In den Tagen danach habe ich alles probiert, um sie irgendwie doch noch zu erreichen. Ich habe bei ihrer Schwester in |28|Genf angerufen, die mir nur sagte, Marie wolle nicht mit mir sprechen und müsste sich voll auf ihre Diplomarbeit konzentrieren. Ich habe ihr fünfundzwanzig E-Mails und drei normale Briefe geschrieben, habe die »Post vom Aufsichtsrat« mitgeschickt und versucht, ihr meine Theorie von der plötzlichen Versetzung zu erklären: »Wenn ich das jetzt klaglos mache, Marie, dann werde ich in ein oder zwei Jahren Chefredakteur der Metro-News. Ganz bestimmt. Und wir müssen ja auch nicht nach Wützen ziehen, wenn du nicht willst, und können die Wohnung in München behalten und am Wochenende pendeln. Melde dich doch bitte, ich vermisse dich so. IL Dein Johann.« (IL steht für In Liebe, aber das nur am Rande.) Sie reagierte nicht, selbst dann nicht, als ich ihr eine Videobotschaft schickte, genau so, wie sie es in ihrer Lieblingsfernsehsendung »Frauentausch« immer machten.

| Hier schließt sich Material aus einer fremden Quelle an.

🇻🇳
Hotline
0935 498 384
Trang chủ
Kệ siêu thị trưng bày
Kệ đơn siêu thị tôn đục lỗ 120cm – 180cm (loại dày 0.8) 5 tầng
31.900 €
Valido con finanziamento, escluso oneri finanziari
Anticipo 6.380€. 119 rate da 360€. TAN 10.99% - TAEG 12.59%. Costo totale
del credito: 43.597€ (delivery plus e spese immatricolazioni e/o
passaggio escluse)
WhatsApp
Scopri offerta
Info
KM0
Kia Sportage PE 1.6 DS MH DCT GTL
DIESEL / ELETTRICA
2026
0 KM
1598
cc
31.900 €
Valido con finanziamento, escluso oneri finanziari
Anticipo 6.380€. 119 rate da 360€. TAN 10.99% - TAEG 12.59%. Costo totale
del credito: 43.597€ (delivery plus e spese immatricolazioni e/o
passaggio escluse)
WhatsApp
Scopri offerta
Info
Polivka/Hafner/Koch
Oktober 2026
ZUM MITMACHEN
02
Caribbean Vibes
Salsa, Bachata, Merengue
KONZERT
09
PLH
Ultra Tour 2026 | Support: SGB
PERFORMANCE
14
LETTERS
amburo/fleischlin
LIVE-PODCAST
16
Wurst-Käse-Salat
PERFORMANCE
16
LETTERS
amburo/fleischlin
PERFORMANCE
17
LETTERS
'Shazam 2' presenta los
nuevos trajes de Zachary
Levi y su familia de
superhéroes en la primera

Dafür rief Frau Volkmann an, die Frau, die N und W verwechselt hatte. »Herr Walder, Professor Michelsen möchte Sie noch einmal sprechen.«
Es war im Unternehmen legendär, dass ein Telefonat mit dem Verleger niemals länger als eine Minute dauerte. Ein langjähriger Chefredakteur hatte es einmal auf neunundfünfzig Sekunden gebracht, aber nur, weil der Professor einen Hustenanfall bekommen hatte.

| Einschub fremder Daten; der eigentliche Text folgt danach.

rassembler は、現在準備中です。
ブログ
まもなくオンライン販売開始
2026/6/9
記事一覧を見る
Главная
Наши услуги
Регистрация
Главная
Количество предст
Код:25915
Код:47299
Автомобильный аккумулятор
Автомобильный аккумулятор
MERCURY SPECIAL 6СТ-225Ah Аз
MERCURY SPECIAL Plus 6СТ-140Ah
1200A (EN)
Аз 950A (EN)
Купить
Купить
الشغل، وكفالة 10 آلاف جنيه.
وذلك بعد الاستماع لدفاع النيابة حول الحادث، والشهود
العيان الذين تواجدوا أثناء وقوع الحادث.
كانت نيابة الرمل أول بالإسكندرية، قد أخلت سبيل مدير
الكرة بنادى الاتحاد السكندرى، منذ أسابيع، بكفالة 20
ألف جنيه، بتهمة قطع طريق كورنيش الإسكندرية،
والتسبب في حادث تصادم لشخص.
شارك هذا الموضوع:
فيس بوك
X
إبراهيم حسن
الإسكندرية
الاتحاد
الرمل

»Michelsen hier, Herr Walder. Haben Sie über mein Angebot nachgedacht?«
Ich wusste, was ich zu sagen hatte.
»Ich freue mich sehr über Ihr Vertrauen, Herr Professor Michelsen. Ich möchte die Herausforderung gern annehmen und meine Chance wützen, ich meine natürlich nützen.«
Er reagierte auf unser geheimes Codewort leider nicht.
»Gut«, sagte Michelsen. »Den Rest regelt Herr Volkerts.«
Das war sein Bürochef.
»Gut«, sagte ich einfach auch. »Und noch einmal vielen Dank für das Vertrauen.«
|29|»Viel Spaß in Wützen, Herr Walder.«
35 Sekunden, nicht schlecht.
Am Abend bekam ich eine SMS von Marie. Offensichtlich hatte sie ein neues Handy. Die Nachricht bestand nur aus vier Worten:
»Bleibt es bei Wützen?«
»Ich liebe Dich«, tippte ich zurück.
»Ich lasse nächste Woche meine Sachen aus der Wohnung holen«, schrieb sie.
Es war die letzte Nachricht, die ich für eine lange Zeit von ihr erhalten sollte.